Ulcers can develop in the esophagus, stomach or duodenum, at the margin of a gastroenterostomy, in the jejunum, in Zollinger-Ellison syndrome, and in association with a Meckel's diverticulum containing ectopic gastric mucosa. Peptic ulcer disease is one of several disorders of the upper gastrointestinal tract that is caused, at least partially, by gastric acid. Patients with peptic ulcer disease may present with a range of symptoms, from mild abdominal discomfort to catastrophic perforation and bleeding.

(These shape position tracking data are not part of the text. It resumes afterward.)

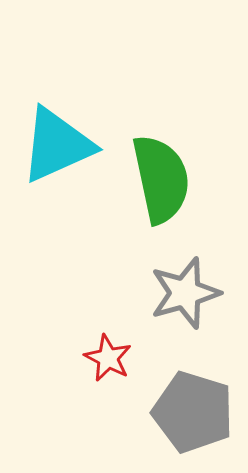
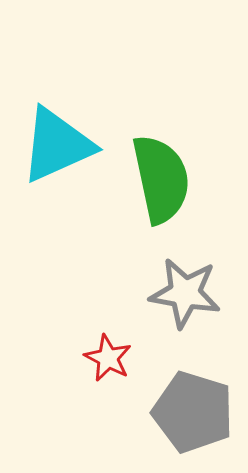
gray star: rotated 26 degrees clockwise
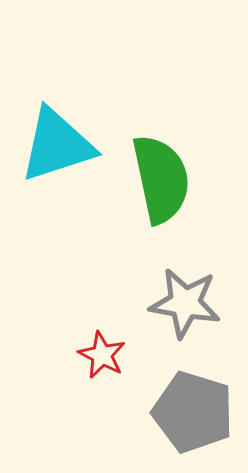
cyan triangle: rotated 6 degrees clockwise
gray star: moved 10 px down
red star: moved 6 px left, 3 px up
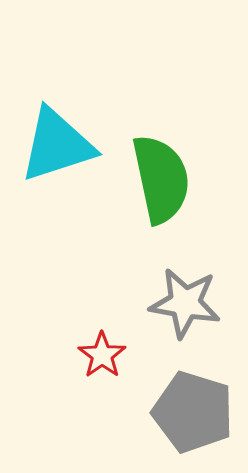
red star: rotated 9 degrees clockwise
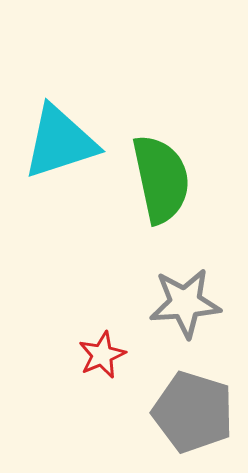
cyan triangle: moved 3 px right, 3 px up
gray star: rotated 14 degrees counterclockwise
red star: rotated 12 degrees clockwise
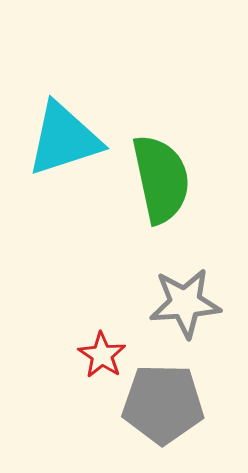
cyan triangle: moved 4 px right, 3 px up
red star: rotated 15 degrees counterclockwise
gray pentagon: moved 30 px left, 8 px up; rotated 16 degrees counterclockwise
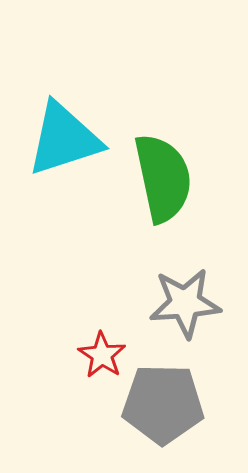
green semicircle: moved 2 px right, 1 px up
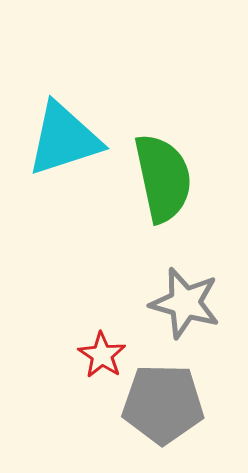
gray star: rotated 20 degrees clockwise
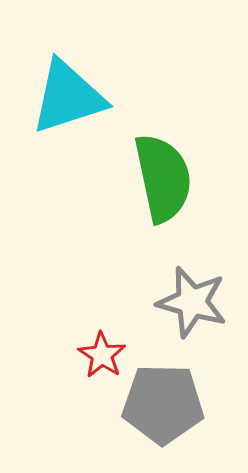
cyan triangle: moved 4 px right, 42 px up
gray star: moved 7 px right, 1 px up
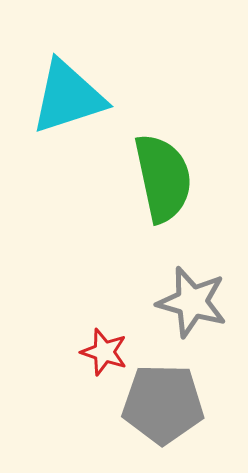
red star: moved 2 px right, 3 px up; rotated 15 degrees counterclockwise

Most patients with peptic ulcer disease present with abdominal discomfort, pain or nausea. The pain is located in the epigastrium and usually does not radiate. However, these symptoms are neither sensitive nor specific. Pain radiating to the back may suggest that an ulcer has penetrated posteriorly, or the pain may be pancreatic in origin. Pain radiating to the right upper quadrant may suggest disease of the gallbladder or bile ducts. Patients may describe the pain of peptic ulcer as burning or gnawing, or as hunger pains slowly building up for 1–2 hours, then gradually decreasing. Use of antacids may provide temporary relief. Classically, gastric ulcer pain is aggravated by meals, whereas the pain of duodenal ulcers is relieved by meals. Hence, patients with gastric ulcers tend to avoid food and present with weight loss, while those with duodenal ulcers do not lose weight. It is important to remember that although these patterns are typical, they are not pathognomonic. The nature of the presenting symptoms alone does not permit a clear differentiation between benign ulcers and gastric neoplasm.

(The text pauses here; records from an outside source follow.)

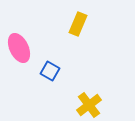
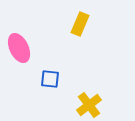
yellow rectangle: moved 2 px right
blue square: moved 8 px down; rotated 24 degrees counterclockwise
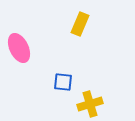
blue square: moved 13 px right, 3 px down
yellow cross: moved 1 px right, 1 px up; rotated 20 degrees clockwise
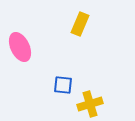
pink ellipse: moved 1 px right, 1 px up
blue square: moved 3 px down
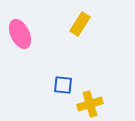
yellow rectangle: rotated 10 degrees clockwise
pink ellipse: moved 13 px up
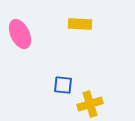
yellow rectangle: rotated 60 degrees clockwise
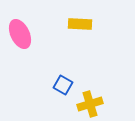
blue square: rotated 24 degrees clockwise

Incidents of peptic ulcer disease have been linked to one or more of the following

  • Hypercalcemia
  • Genetic Factors
  • Smoking
  • Stress
  • Alcohol and Diet

Peptic ulcer disease is suspect in patients with epigastric distress and pain; however, these symptoms are not specific. Lack of response to conventional treatment for peptic ulcer disease should suggest conditions other than benign peptic ulcers, and should warrant any of the following diagnostic tests

  • Abdominal imaging.
  • Radiological Diagnosis
  • Laboratory Testing
  • Urea breath tests
  • Stool antigen testing
  • Endoscopic Diagnosis
  • Gastrointestinal endoscopy
  • Esophagogastroduodenoscopy

The goal of therapy for peptic ulcer disease is to relieve symptoms, heal craters, prevent recurrences, and prevent complications. Medical therapy should include treatment with drugs, and attempt to accomplish the following:

  • Reduce gastric acidity by mechanisms that inhibit or neutralize acid secretion,
  • Coat ulcer craters to prevent acid and pepsin from penetrating to the ulcer base,
  • Provide a prostaglandin analog,
  • Remove environmental factors such as NSAIDs and smoking, and
  • Reduce emotional stress (in a subset of patients).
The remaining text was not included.